Kontrollmechanismen bei Wildtieren kaum möglich
In 46 Prozent der Fälle steckten sich Tiere bei Menschen an, nur in 2,6 Prozent von anderen Tieren. In 51 Prozent der Fälle wurde der Ursprung der Infektion nicht bekanntgegeben. Dass sich Tiere von Menschen anstecken sei immer noch eine Seltenheit, warf Desvars-Larrive ein. Nur manche Tiere - etwa Nerze und Katzen - können das Virus auf Menschen übertragen, andere lediglich auf andere Spezies oder Artgenossen. Wieder andere - zum Beispiel Hunde - stecken sich zwar an, verbreiten das Virus aber nicht weiter. Worauf diese Unterschiede zurückzuführen sind, sei bisher nicht geklärt, so Desvars-Larrive.
Was kann nun gegen tierische Coronafälle unternommen werden? Kontrollmechanismen wie Quarantäne, Impfung oder auch das Töten der Tiere käme vor allem bei Haustieren in Frage. Bei Wildtieren sei das schwerer umzusetzen. Hier bestehe die Gefahr, dass Wildtiere dem Coronavirus für einige Zeit als Wirt dienen, dabei neue Varianten entstehen und das Virus aus diesem Reservoir wieder auf Menschen und andere Tiere überspringt.

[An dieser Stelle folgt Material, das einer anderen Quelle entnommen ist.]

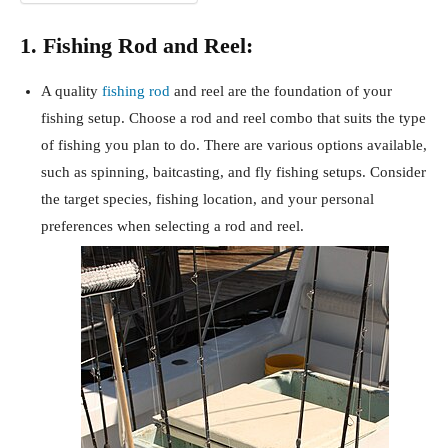
1. Fishing Rod and Reel:
A quality
fishing rod
and reel are the foundation of your
fishing setup. Choose a rod and reel combo that suits the type
of fishing you plan to do. There are various options available,
such as spinning, baitcasting, and fly fishing setups. Consider
the target species, fishing location, and your personal
preferences when selecting a rod and reel.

Gefährlich könne dieses Szenario nicht nur aus epidemiologischer Sicht, sondern auch für das Wohl der Tiere werden. Ein Umschwung der öffentlichen Meinung könnte dazu führen, dass Menschen sich nicht nur von der Erhaltung der Wildtiere abwenden, sondern potenzielle Coronavirus-Träger sogar töten. "Wir müssen uns erinnern, dass SARS-CoV-2 nicht nur eine Gefahr für die öffentliche Gesundheit, sondern auch eine Gefahr unbekannter Größe für Tiergesundheit sowie Tierschutz darstellt", meinte Desvars-Larrive und plädierte dafür, die Beziehungen zwischen der Gesundheit von Menschen, Tieren und ihrer gemeinsamen Umwelt bei Pandemie-Maßnahmen zu berücksichtigen.